After a two year movement of rallies, strikes and actions, low-wage workers in Minneapolis won the first Earned Sick and Safe Time (ESST) policy in the Midwest. By passing ESST, City Hall unanimously agreed to take responsibility for workplace conditions, as a result of increasing pressure from escalating demonstrations by low-wage workers and a powerful coalition. This further shows City Council can pass our campaign’s proposal for $15/hour as an ordinance at any time.

Sick time was one issue in a suite of workers’ rights demands, including $15, that City Hall hesitated against taking action on in the fall. In response, workers organized and forced the city to take action, with escalating demonstrations demanding sick days, a $15 minimum wage, and an end to wage theft, including one rally of hundreds that brought downtown traffic to a halt back in February.

Pro-business policies have left Minneapolis with some of the worst in the nation racial equity gaps, despite also also having the highest concentration of Fortune 500 companies in the country. “City Hall felt urgency when big business lobbied for the Vikings Stadium,” said Ginger Jentzen, Executive Director of 15 Now Minnesota. “City Hall should feel the same urgency to pass $15 as they did to strike a deal for the Wilf brothers.”

Mayor Hodges has said she does not support raising wages at a city level but stood with workers on sick time, and City Attorney Susan Segal has raised questions of bringing $15/hour as a charter amendment. “Passing sick time shows it’s legal to put a $15 minimum wage to voters in Minneapolis, and we aim to get the signatures to show that 20% of our win number in the fall supports putting the $15 decision back into the hands of Minneapolis workers,” said Ginger Jentzen.

Minneapolis taking the initiative on paid sick days has spurred other cities to follow suit. St. Paul and Duluth are now considering their own paid sick time policies. Demonstrations in Minneapolis have raised workers’ confidence in cities across our region.

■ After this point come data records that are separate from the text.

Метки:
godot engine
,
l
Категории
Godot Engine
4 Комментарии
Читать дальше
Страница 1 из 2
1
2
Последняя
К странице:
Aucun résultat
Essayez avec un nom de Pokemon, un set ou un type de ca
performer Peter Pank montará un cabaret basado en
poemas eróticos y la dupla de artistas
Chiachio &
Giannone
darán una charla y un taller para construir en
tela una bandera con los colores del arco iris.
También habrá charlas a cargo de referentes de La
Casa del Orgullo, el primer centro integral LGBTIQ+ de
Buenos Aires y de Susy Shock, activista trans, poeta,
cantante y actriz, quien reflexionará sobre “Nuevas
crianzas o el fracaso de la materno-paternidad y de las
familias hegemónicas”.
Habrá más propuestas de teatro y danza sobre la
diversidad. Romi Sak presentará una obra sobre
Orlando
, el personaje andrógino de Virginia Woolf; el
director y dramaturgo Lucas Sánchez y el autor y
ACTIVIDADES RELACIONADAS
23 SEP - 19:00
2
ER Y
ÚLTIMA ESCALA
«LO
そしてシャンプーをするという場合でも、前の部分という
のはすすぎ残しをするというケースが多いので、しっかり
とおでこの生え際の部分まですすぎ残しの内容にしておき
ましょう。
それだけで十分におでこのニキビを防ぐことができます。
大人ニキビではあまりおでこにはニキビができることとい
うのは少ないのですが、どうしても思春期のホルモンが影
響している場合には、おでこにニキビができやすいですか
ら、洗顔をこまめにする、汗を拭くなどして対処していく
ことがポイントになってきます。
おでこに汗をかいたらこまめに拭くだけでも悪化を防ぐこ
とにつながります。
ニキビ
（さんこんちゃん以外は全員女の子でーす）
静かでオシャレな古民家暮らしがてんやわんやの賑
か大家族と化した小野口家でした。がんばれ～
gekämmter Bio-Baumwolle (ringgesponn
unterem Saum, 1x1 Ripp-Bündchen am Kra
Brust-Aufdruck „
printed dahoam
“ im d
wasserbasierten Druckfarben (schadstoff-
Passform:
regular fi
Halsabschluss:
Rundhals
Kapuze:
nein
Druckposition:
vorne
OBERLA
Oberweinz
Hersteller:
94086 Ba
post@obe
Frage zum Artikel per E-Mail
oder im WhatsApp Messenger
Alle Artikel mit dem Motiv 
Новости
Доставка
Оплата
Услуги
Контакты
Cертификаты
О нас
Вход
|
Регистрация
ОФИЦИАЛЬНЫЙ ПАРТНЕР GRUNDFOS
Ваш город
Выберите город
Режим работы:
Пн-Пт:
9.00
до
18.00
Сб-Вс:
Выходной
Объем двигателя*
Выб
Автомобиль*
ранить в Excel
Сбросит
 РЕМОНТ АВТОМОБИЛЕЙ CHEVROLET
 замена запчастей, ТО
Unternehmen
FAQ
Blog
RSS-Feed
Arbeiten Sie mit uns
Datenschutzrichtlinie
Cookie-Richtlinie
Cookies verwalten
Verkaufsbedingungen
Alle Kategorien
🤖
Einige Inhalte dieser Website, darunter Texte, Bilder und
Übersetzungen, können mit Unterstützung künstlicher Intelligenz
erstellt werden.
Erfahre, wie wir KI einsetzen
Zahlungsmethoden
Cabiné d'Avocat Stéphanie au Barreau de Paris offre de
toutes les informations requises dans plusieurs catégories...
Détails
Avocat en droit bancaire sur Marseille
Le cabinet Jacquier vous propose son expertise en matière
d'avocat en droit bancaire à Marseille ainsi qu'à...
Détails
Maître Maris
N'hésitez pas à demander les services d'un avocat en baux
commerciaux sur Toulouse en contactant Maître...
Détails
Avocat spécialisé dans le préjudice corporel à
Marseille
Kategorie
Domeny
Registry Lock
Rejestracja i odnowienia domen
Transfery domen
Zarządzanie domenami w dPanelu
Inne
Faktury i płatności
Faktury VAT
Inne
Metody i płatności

82% of Minneapolis voters support a phased in $15/hour minimum wage. This widespread support can be seen in the fact that In just five weeks, over 10,000 people have signed the ballot initiative for a $15/hour minimum wage. The $15 for Mpls campaign is working to verify signatures collected to ensure it meets the threshold of 7,000 to qualify. Over 400 individual donors have contributed a median donation of $6 — that’s how much more, per hour, minimum wage workers will earn if we win $15/hour

But it took a movement and powerful organization of working people in Minneapolis to win safe and sick time. By linking pro-worker policies and increased membership in unions to win $15, we’re building a method to reverse the economic devastation working people have faced under decades of waiting for big business to voluntarily enact policies which benefit workers. Pascual Tapia, CTUL member and retail janitor said, “I am happy to see that my work helped open the space to win paid sick days in Minneapolis.”